Avec autant de jeunes, dont presque la moitié sont des femmes, la culture au sein du Palais fédéral est toute chamboulée. On le remarque immédiatement dès qu’on entre. L’atmosphère est plus ouverte, plus directe. Les gens des services du parlement m’ont dit que c’est la première fois que des député-e-s nouvellement élu-e-s leur demandent des renseignements : où est-ce, est-ce que ceci ou cela est possible… ? Dans le passé, les politiciens – j’utilise délibérément la forme masculine – savaient tout eux-mêmes. Ils se sentaient supérieurs.
Et les jeunes, en quoi sont-ils différents?
Ils communiquent plus ouvertement entre eux, ils ont une conception hiérarchique plus détendue. Les jeunes se sont mis en réseau au-delà des partis, il y a une « colocation Bundeshaus » et un club U-35. Non seulement ils sortent ensemble, mais ils échangent aussi des idées sur des problèmes qui affectent les jeunes.

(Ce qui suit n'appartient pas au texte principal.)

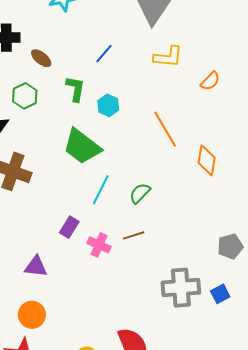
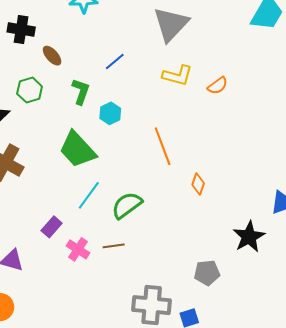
orange semicircle: (210, 81) -> (218, 86), moved
orange diamond: (207, 160) -> (198, 184), size x0.7
green semicircle: (140, 193) -> (127, 205), size x1.4

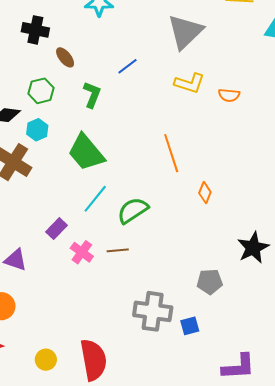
orange semicircle: (218, 86) -> (229, 95), turned 40
cyan hexagon: (110, 113) -> (37, 130), moved

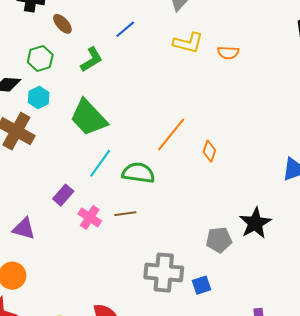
green L-shape: (92, 95) -> (91, 60), turned 40
orange line: (171, 153) -> (171, 134), moved, turned 60
green semicircle: (133, 210) -> (138, 173), turned 44
black star: (253, 248) -> (255, 223), moved

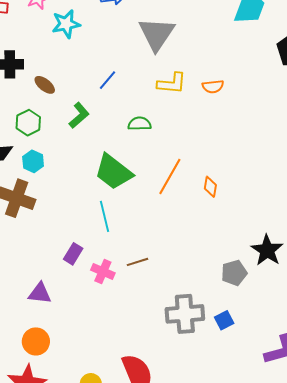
green trapezoid: (89, 118) -> (114, 172), moved
cyan line: (100, 163) -> (104, 216), turned -40
green semicircle: (138, 173) -> (139, 124), moved, size x0.7

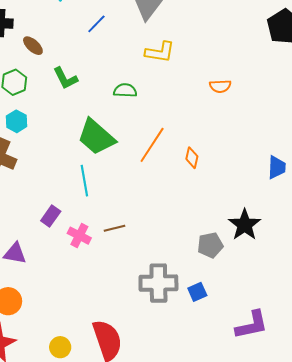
blue line: (108, 80) -> (96, 24), moved
orange semicircle: (213, 87) -> (220, 86), moved
green L-shape: (79, 115) -> (65, 78), turned 100

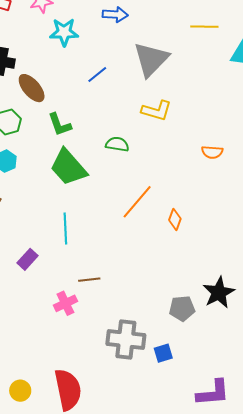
brown ellipse: (33, 46) -> (32, 88), size x1.4
green trapezoid: (96, 137) -> (68, 167), moved
pink cross: (79, 236) -> (65, 303), moved, turned 30

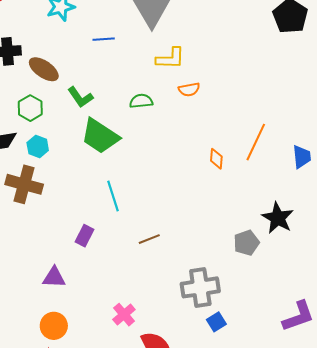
blue line: (97, 75) -> (104, 39), turned 50
orange semicircle: (212, 152) -> (189, 89), moved
orange line: (137, 202) -> (256, 142), moved
pink cross: (65, 303) -> (124, 315), moved
blue square: (163, 353) -> (216, 322), moved

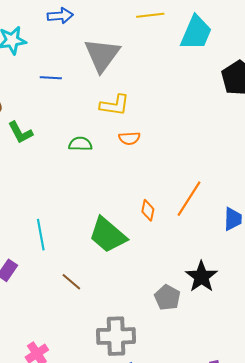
green trapezoid: (100, 136) -> (108, 235), moved
brown line: (149, 239) -> (71, 282), turned 55
gray pentagon: (246, 243) -> (167, 297), turned -30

Il n’y a jamais rien eu de pareil aux Chambres fédérales.
Et cela profite aux préoccupations environnementales?
Oui, car la transformation vers un avenir écologique est également une question culturelle centrale: comment vivre, travailler et faire face ensemble dans la société, comment mieux répartir la richesse, que manger et comment le cultiver.

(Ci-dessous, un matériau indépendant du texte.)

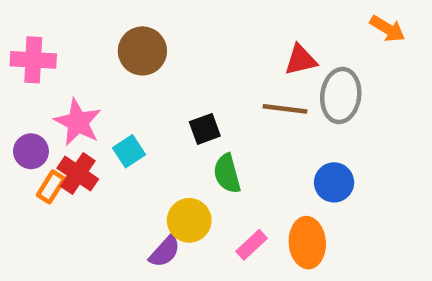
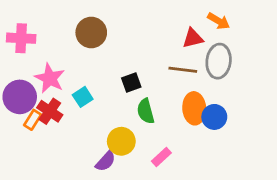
orange arrow: (388, 29) -> (219, 21), moved
purple circle: (31, 151) -> (20, 97), size x1.5
orange ellipse: (307, 243) -> (194, 108), moved

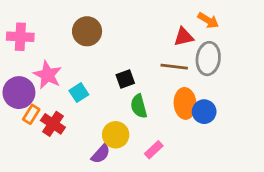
red cross: (50, 111) -> (53, 124), moved

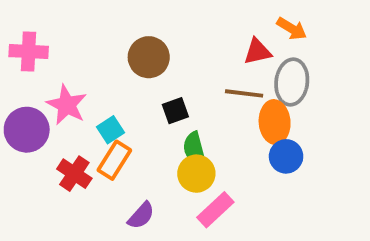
brown circle: (87, 31) -> (149, 57), moved
orange ellipse: (185, 103) -> (275, 122), moved
orange rectangle: (31, 114) -> (114, 160), moved, size x1.4
yellow circle: (116, 135) -> (196, 174), moved
pink rectangle: (154, 150) -> (215, 210), size x1.4

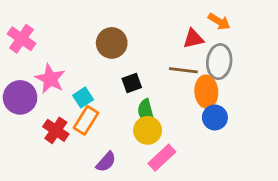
pink cross: (29, 51) -> (21, 39), turned 32

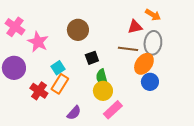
pink star: (50, 79) -> (38, 42), moved
orange ellipse: (206, 92) -> (144, 64), turned 40

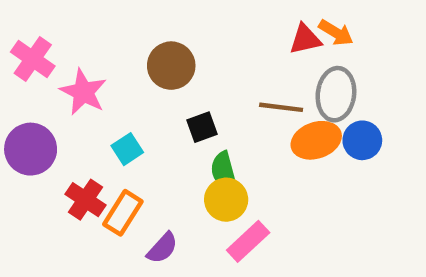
red triangle: (135, 27) -> (305, 39), moved
orange ellipse: (144, 64) -> (316, 140), turned 35
blue circle: (150, 82) -> (362, 140), moved
orange rectangle: (60, 84) -> (123, 213), moved

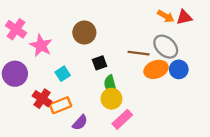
red triangle: (305, 39) -> (184, 17), moved
gray ellipse: (336, 94) -> (166, 47), turned -55
orange rectangle: (123, 213) -> (60, 105), turned 36

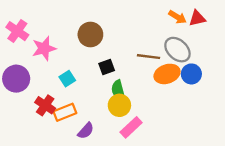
pink star: (41, 46) -> (44, 48), turned 30

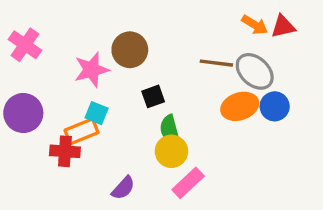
pink star: (44, 48) -> (92, 70), moved
brown line: (148, 57) -> (216, 63), moved
cyan square: (67, 79) -> (97, 113), turned -35
red cross: (45, 105) -> (65, 151), turned -30
orange rectangle: (65, 112) -> (82, 131), moved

Que faire pour entamer les étapes souhaitées vers la transition durable cette année?
Ce qui est crucial, c’est que le mouvement dans la société et dans la rue se poursuive. En fait, nous savons depuis 40 ans que nous devons faire quelque chose. Mais malgré la montée des Verts, bien ancrés dans les cantons, jusqu’au niveau national, il ne s’est pratiquement rien passé en politique. Le pouvoir de la rue, comme émanation de la société, a fait défaut depuis 30 ans. Maintenant, deux mouvements forts comme le mouvement des jeunes pour le climat et la grève des femmes se sont réunis. Et il ne faut pas l’oublier: des gens comme moi, qui manifestaient pour l’environnement dans les années 80, se joignent à eux. Cette pression doit donc continuer d’en bas. Les milieux politiques bourgeois doivent savoir qu’ils sont surveillés.

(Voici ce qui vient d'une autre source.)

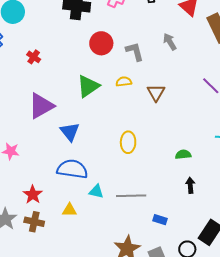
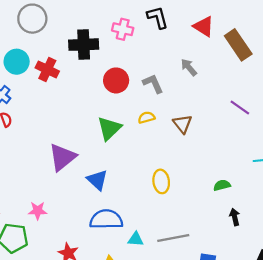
red cross: (34, 57) -> (47, 70), moved, size x1.5

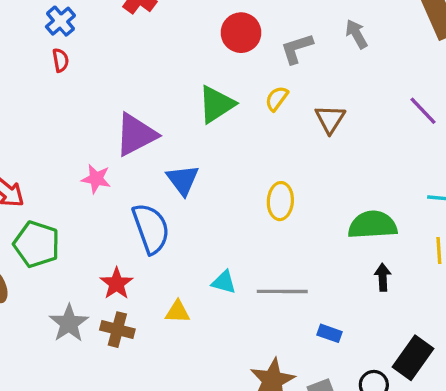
gray L-shape: (153, 84) -> (297, 48), turned -95
yellow semicircle: (146, 117) -> (277, 99), turned -49
green semicircle: (222, 185) -> (372, 225), size x1.8
pink star: (38, 211) -> (96, 179), moved
blue semicircle: (106, 219) -> (151, 228), moved, turned 60

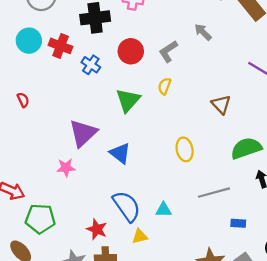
blue cross: (60, 21) -> (91, 65), moved
brown triangle: (330, 119) -> (221, 104), moved
blue semicircle: (151, 228) -> (127, 206), moved
gray line: (282, 291) -> (214, 193), moved

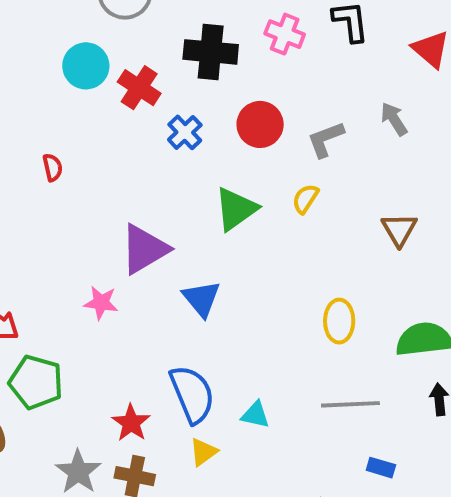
brown triangle: (221, 104) -> (399, 229), moved
yellow ellipse: (185, 149) -> (339, 321), moved
yellow triangle: (140, 236) -> (203, 452), turned -35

Quel espoir avez-vous dans les deux initiatives anti-pesticides?
Je suis fermement convaincue qu’un contre-projet indirect du Conseil fédéral est nécessaire. On devrait inscrire des jalons dans la Politique agricole 22+ et rendre contraignant le Plan d’action national actuel sur les pesticides. Il faut montrer aux citoyens que les politicien-ne-s veulent vraiment agir maintenant. On va voir: même si l’une des initiatives est acceptée, sa mise en œuvre prendra des années précieuses et la discussion recommencera. Pourtant ces sujets sur la qualité de l’eau potable et dans l’agriculture qui utilise des pesticides sont brûlant au sein de la population. Tout le monde est désécurisé et a besoin de clarté.
Les agricultrices et les agriculteurs sont inquiets. Pourquoi?
Le glyphosate et d’autres pesticides nocifs sont utilisés depuis 40 ans. Les paysane-ne-s les répandaient en pensant qu’ils étaient inoffensifs. Ils étaient approuvés et contrôlés par l’autorité de régulation. Là, nos autorités compétentes ont totalement échoué. Le monde rural a maintenant besoin de clarté et de pesticides biologiques alternatifs. De même, la recherche agricole a complètement échoué sur ce plan. Depuis 70 ans, tout a été investi dans la mise au point de produits chimiques synthétiques, pratiquement rien dans les alternatives. Il y a un besoin urgent de fonds supplémentaires pour la recherche en méthodes biologiques et pour le développement de cultures résistantes. Je n’ai donc jamais compris pourquoi l’USP n’a pas préconisé un contre-projet à ces initiatives qui soit combiné avec de telles demandes.
« 2020, l’année des opportunités » – que va-t-il se passer?
Le point de départ est très ouvert. Personne ne peut dire aujourd’hui comment la dynamique se développera. Dans une telle situation, j’ai tendance à dire: nous pouvons faire de grandes choses. Ça n’ira sûrement pas aussi loin que je le souhaiterais. En politique, les changements de paradigme n’arrivent pas en un an, cela prend du temps et beaucoup de travail. Mais je dirais: s’il n’y a pas de rejet obstiné de part et d’autre, nous nous en sortirons certainement bien à la fin de l’année.